Pensamentos de domingo por Maria João Freitas, Blog A namorada de Wittgenstein aqui
Espreito para o jardim, como se estivesse à janela e entre o meu olhar e o mundo houvesse uma transparente fronteira feita de vidro. Penso que o vidro é um espelho sem fundo, que deixa ver através dele. E o que mostra esse espelho sem fundo? Pessoas que passam, trocando passos e pensamentos que não se podem agarrar ou medir. Há algo de comovente em todas as pessoas que passam e não me refiro à solidão que as segue como uma sombra. Nas pessoas que passeiam carrinhos de bebé, lêem as notícias no jornal, jogam às cartas, discutem futebol, atravessam o jardim com o seu cão, falam ao telemóvel, comem um croissant e bebem uma bica na esplanada, fazem planos para o jantar, correm ao Pingo Doce e inventam histórias que outros já viveram mas não contaram desta mesma maneira. As pessoas comportam-se como se não fossem morrer. Esquecidas da sua condição humana, ignoram que por cima da copa das árvores, há uns olhos que crescem.
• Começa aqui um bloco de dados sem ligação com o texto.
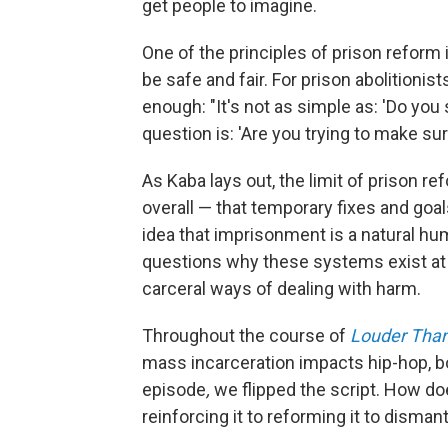
get people to imagine.
One of the principles of prison reform i
be safe and fair. For prison abolitionis
enough: "It's not as simple as: 'Do you
question is: 'Are you trying to make sure
As Kaba lays out, the limit of prison ref
overall — that temporary fixes and goa
idea that imprisonment is a natural hu
questions why these systems exist at al
carceral ways of dealing with harm.
Throughout the course of
Louder Than
mass incarceration impacts hip-hop, bot
episode
,
we flipped the script. How d
reinforcing it to reforming it to disman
Ali onde pairam as asas azuis de um anjo mudo que não pode dizer a sua mensagem. A luz da tarde, cansada, ilumina em fade-out os cantos do jardim de onde se desprende, das árvores e flores, o milagre do perfume. No parque, os risos das crianças murcham, sem que elas percebam porquê. Uma noite lenta cai sobre todas as coisas, desfeita de palavras.
Viver é fingir que a morte não existe.